Enfin, le conseil municipal a lui-même considéré comme douteux que l’acquisition de la parcelle aux fins de la revendre ensuite soit un procédé admissible au regard de l’article 9 LGL. Même si, dans son recours, la recourante n’exclut pas l’hypothèse de mettre les terrains litigieux en droit de superficie au profit de la fondation communale pour le logement des personnes âgées et de la fondation de la Ville de X. pour la construction d’habitations à loyer modéré, cela n’est pas suffisant. En effet, cette possibilité aurait à tout le moins dû être prévue par le texte de la délibération. En l’absence d’une telle mention, la cession de droits de superficie en vue de construire des logements à caractère social n’auraient pu être envisagés qu’après un nouveau processus de délibération devant le conseil municipal, qui aurait d’ailleurs pu aboutir à un refus d’octroi de ce droit pour divers motifs. Par conséquent, le Conseil d’Etat n’a pas violé le principe de subsidiarité en considérant que la décision de la recourante était insatisfaisante sur ce point également.

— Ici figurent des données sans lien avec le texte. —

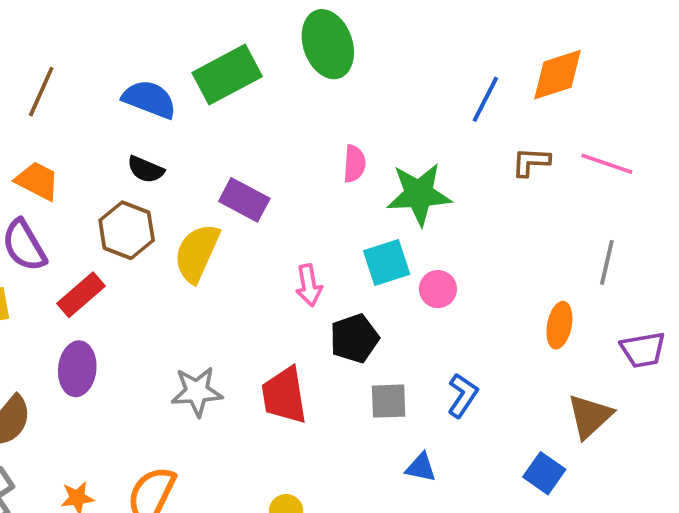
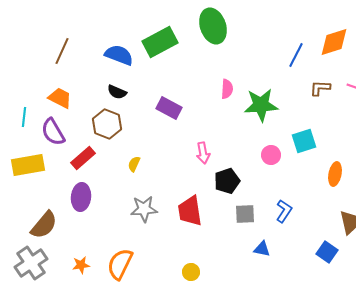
yellow semicircle: (197, 253) -> (134, 164), moved, size x0.5
cyan square: (387, 262) -> (304, 141), moved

6. Vu la qualité de la recourante, aucun émolument ne sera perçu.

* * * * *

à la forme :

déclare recevable le recours interjeté le 21 avril 2004 par la Commune de X. contre la décision du Conseil d'Etat du 15 mars 2004;

au fond :

le rejette;

dit qu'il n'est pas perçu d'émolument;

communique le présent arrêt à Me Christian Buonomo, avocat de la recourante, au Conseil d'Etat, ainsi qu’à Me David Lachat, avocat de l’appelée en cause.

Siégeants : Mme Bovy, présidente, Mme Hurni, Mme Junod, M. Thélin, M. Paychère, juges.

Au nom du Tribunal administratif :

la greffière-juriste :

 

 

C. Del Gaudio-Siegrist

 

la présidente :

 

 

L. Bovy

 

Copie conforme de cet arrêt a été communiquée aux parties.